Como qualquer estudante calouro de economia sabe, sempre que um bem está em escassez é porque seu preço está muito baixo. E o caso de órgãos humanos sobressalentes não é uma exceção a essa regra. De fato, as leis que proíbem um mercado de órgãos humanos acabaram efetivamente impondo um preço zero a esses itens. A um preço zero, não é nada surpreendente que a demanda por órgãos humanos tenha superado amplamente a oferta.
Se o preço dos órgãos humanos pudesse subir aos seus níveis de mercado – o que não impediria que continuasse havendo novas descobertas e progressos na área de órgãos artificiais – ainda assim haveria uma grande demanda por parte de pessoas que precisam de um transplante de órgão para se manterem vivas. Portanto, o efeito imediato de um livre mercado se daria principalmente sobre a quantidade de órgãos ofertada.
Conquanto nunca seja possível saber de antemão como que uma indústria atualmente proibida por decreto governamental irá funcionar, é possível prever que as principais fontes de órgãos seriam pessoas jovens e saudáveis que morreram em acidentes de carro ou em outros acidentes, bem como pessoas vitimadas por males como ataque cardíaco, que permitem que seus outros órgãos permaneçam ilesos.
Se a indústria dos órgãos fosse legalizada, novas empresas especializadas surgiriam, ou talvez empresas de seguro e hospitais se encarregassem do serviço.
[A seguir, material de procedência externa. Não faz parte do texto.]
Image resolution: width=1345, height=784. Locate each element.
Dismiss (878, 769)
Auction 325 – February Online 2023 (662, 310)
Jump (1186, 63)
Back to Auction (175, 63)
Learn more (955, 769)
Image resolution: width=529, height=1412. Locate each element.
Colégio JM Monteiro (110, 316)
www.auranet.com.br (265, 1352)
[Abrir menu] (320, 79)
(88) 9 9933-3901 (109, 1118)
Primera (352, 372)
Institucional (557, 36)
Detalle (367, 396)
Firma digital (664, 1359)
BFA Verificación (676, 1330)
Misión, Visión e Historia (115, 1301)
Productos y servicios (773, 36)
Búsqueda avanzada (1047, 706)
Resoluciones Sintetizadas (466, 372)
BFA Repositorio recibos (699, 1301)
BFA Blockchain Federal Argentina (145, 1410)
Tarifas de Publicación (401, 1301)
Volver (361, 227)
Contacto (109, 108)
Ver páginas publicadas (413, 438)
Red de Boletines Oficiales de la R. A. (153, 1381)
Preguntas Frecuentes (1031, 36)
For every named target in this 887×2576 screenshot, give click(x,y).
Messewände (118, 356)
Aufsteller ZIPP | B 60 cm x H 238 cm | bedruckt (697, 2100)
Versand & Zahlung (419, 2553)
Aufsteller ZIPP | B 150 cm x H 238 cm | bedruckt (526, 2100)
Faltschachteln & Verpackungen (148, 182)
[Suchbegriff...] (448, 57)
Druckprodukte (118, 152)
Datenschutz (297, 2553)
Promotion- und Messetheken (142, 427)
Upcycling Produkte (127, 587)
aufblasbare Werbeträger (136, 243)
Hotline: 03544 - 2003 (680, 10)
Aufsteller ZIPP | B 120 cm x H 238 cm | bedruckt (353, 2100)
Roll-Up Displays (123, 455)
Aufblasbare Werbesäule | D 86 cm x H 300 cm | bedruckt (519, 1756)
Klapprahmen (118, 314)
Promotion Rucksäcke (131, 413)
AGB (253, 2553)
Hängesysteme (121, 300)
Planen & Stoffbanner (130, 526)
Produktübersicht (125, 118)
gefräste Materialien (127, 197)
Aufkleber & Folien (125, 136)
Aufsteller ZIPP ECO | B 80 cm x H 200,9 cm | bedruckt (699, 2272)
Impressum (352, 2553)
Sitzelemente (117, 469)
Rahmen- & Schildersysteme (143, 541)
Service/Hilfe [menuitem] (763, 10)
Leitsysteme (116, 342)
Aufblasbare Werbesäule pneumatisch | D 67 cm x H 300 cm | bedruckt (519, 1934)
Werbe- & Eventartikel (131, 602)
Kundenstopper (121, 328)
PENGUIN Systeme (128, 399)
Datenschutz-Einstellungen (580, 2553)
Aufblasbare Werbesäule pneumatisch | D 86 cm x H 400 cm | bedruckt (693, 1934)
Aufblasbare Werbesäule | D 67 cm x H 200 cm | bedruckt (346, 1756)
Essas seguradoras ou hospitais iriam oferecer uma generosa quantia monetária às pessoas que possuíssem os critérios médicos apropriados caso elas concordassem que, após sua morte, seus órgãos passariam a pertencer à empresa em questão, que iria cuidar adequadamente deles. E então essas empresas iriam vender esses órgãos, lucrativamente, às pessoas que necessitassem de um transplante.
Além disso, essas novas empresas iriam estar sempre tentando obter o consentimento dos parentes de pessoas recém falecidas – mas que não tinham se posicionado a respeito – para utilizar seus órgãos. E somente em um livre mercado essas empresas poderiam oferecer incentivos monetários para doadores – sem falar na chance de salvar outra vida.
O efeito desses programas seria o de aumentar vastamente a oferta de órgãos e doadores. Aqueles pacientes necessitados e gravemente enfermos não mais teriam porque morrer sem ter uma chance de viver por meio de um transplante. E dado que o sistema é baseado na liberdade, aqueles que são contra a prática por motivos religiosos ou outros quaisquer não seriam – e nem poderiam ser – obrigados a participar.
Também não há porque recear que aqueles envolvidos nessa prática venham a obter lucros “exorbitantes”. Mesmo não havendo absolutamente nada de errado com lucros obtidos em atividades voluntárias, aqueles que se sentem incomodados com a possibilidade de lucros “exagerados” oriundos de tal prática não precisam se preocupar: qualquer tendência de lucros exorbitantes irá estimular a entrada de novos participantes no mercado, fazendo com que a oferta aumente ainda mais, e reduzindo os lucros a níveis que poderiam ser obtidos em outras atividades.
A liberdade, como sempre, é a solução. Se de fato queremos poupar as pessoas de dores, sofrimento, angústias e tragédias, deveríamos nos mobilizar para instituir um livre mercado para os órgãos do corpo.